March 22,
2006
Everyone's Back to Normal Now, Except
the President
September
11 supposedly ushered in a new normal and changed all of us. But it
appears increasingly like no American was changed more profoundly and
permanently than the one in the Oval Office. If he is presently finding
it more difficult to get Americans behind his agenda, it may be because
the rest of us have largely changed back to our old, pre-9/11 selves –
and he hasn’t.
While much
of America seems to wonder when all this war stuff will be over, it is
hard to avoid the conclusion that Bush is racing against time to prevent
a doomsday-type scenario that will make 9/11 look like a neighborhood
warehouse fire. And he believes that fundamentally transforming the
world is the only way to do it.
The most
recent evidence of this dichotomy may be found in the Bush
Administration’s recently updated National Security Strategy document –
and the predominant reaction to it. Most of the headlines concerned the
president’s re-affirmation of the doctrine of pre-emption, which is
supposedly controversial. A few focused on his identification of Iran as
America’s gravest security threat.
All well
and good, but the real meat of the document is the overriding principle
of Bush’s foreign policy – his enduring belief that the global spread of
democracy must be America’s primary international priority. Nothing has
changed here since Bush’s second inaugural address, when he bewildered
liberals and discomforted many conservatives with his declaration that
America would henceforth seek to spread democracy everywhere.
Bush has
believed this since 9/11. He has enunciated it consistently throughout
his second term. And he has left no doubt that he sees the spread of
democracy – not border security or port inspection – as the lynchpin of
the war on terror.
What’s
more, as the strategy makes clear, the promotion of democracy is not
just for the purpose of freeing people from bondage – although that is a
worthy endeavor all its own – but also to protect the free world from
nuclear annihilation.
Put simply,
the document declares: “We are committed to keeping the world’s most
dangerous weapons out of the hands of the world’s most dangerous
people.” These most dangerous people, in the view of the administration,
are radical extremists who manage to get their hands on weapons, power
or both.
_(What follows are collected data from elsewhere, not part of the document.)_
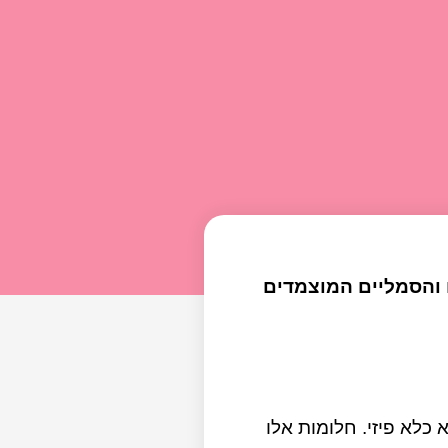
 והסמליים המוצמדים
כלא פיזי. חלומות אלו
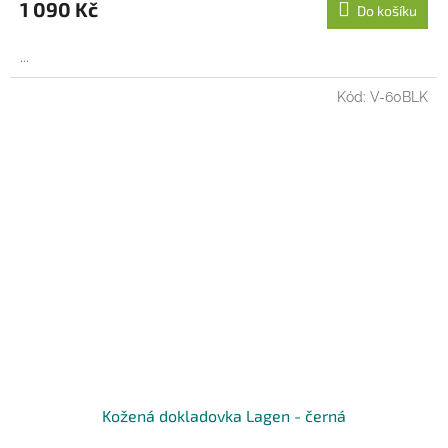
1 090 Kč
Do košíku
...
Kód:
V-60BLK
Kožená dokladovka Lagen - černá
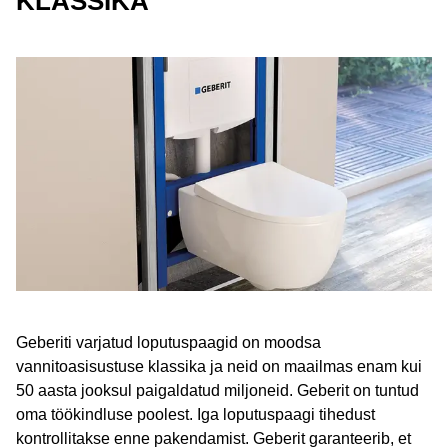
KLASSIKA
Geberiti varjatud loputuspaagid on moodsa
vannitoasisustuse klassika ja neid on maailmas enam kui
50 aasta jooksul paigaldatud miljoneid. Geberit on tuntud
oma töökindluse poolest. Iga loputuspaagi tihedust
kontrollitakse enne pakendamist. Geberit garanteerib, et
And the strategy notes that these folks don’t do this in
democratic nations:
“Governments that honor their citizens’ dignity and desire for freedom
tend to uphold responsible conduct toward other nations, while
governments that brutalize their people also threaten the peace and
stability of other nations. Because democracies are the most responsible
members of the international system, promoting democracy is the most
effective long-term measure for strengthening international stability;
reducing regional conflicts; countering terrorism and terror-supporting
extremism; and extending peace and prosperity.”
Let’s cut
to the chase. Bush recognizes that nuclear proliferation is a genie that
cannot be put back in the bottle. And while the national security
document goes on at length about inspection regimes and control of
fissile material, one senses a certain resignation to the fact that
nuclear proliferation will only accelerate.
So if the
spread of nukes can’t be stopped, and nukes in the hands of dangerous
regimes will inevitably lead to nuclear holocaust, what is the world to
do? Bush seems to believe the free world’s only hope is to expand
democracy and leave as few tyrannical dictatorships as possible around
the globe.
This would
appear to be his essential answer to one of the left’s most often
repeated criticisms of the Iraq invasion – that you can’t invade every
country ruled by a tyrannical regime. True, Bush understands, so you had
better find some other way to get rid of those regimes. That way, maybe
you can invade the few who remain before they get nukes. (Or,
perish the thought, nuke them first if they do.)
Few could
deny that Bush seems a little detached from prevailing American
sentiment these days – which usually leads to the predictable criticism
that Bush is “out of touch.” But maybe he’s the one who’s in touch after
all – with reality. In the aftermath of 9/11, most of us faced a sober
moment in which we had to wrestle with the possibility that the
unthinkable might indeed be thinkable. We no longer felt free to shrug
off worst-case scenarios as too unlikely to worry about.
It’s been
four-and-a-half years. We haven’t been attacked again. No one will say
it’s OK to let our guard down, but most of us have done just that.
Bush, by
contrast, seems firmly entrenched in the 9/12/01 state of mind –
envisioning a far more ominous fate for America than the worst we have
already seen, and acting on the belief that the establishment of as many
democracies as possible, as quickly as possible, is our only chance.
An
increasingly unserious nation howls because Bush is “eavesdropping” on
phone conversations. Perhaps we should ask, instead, what he is hearing.
Then again, if we knew what he knows, we might be forced to adopt a
level of seriousness for which we show no sign of being ready.
© 2006 North Star Writers
Group. May not be republished without permission.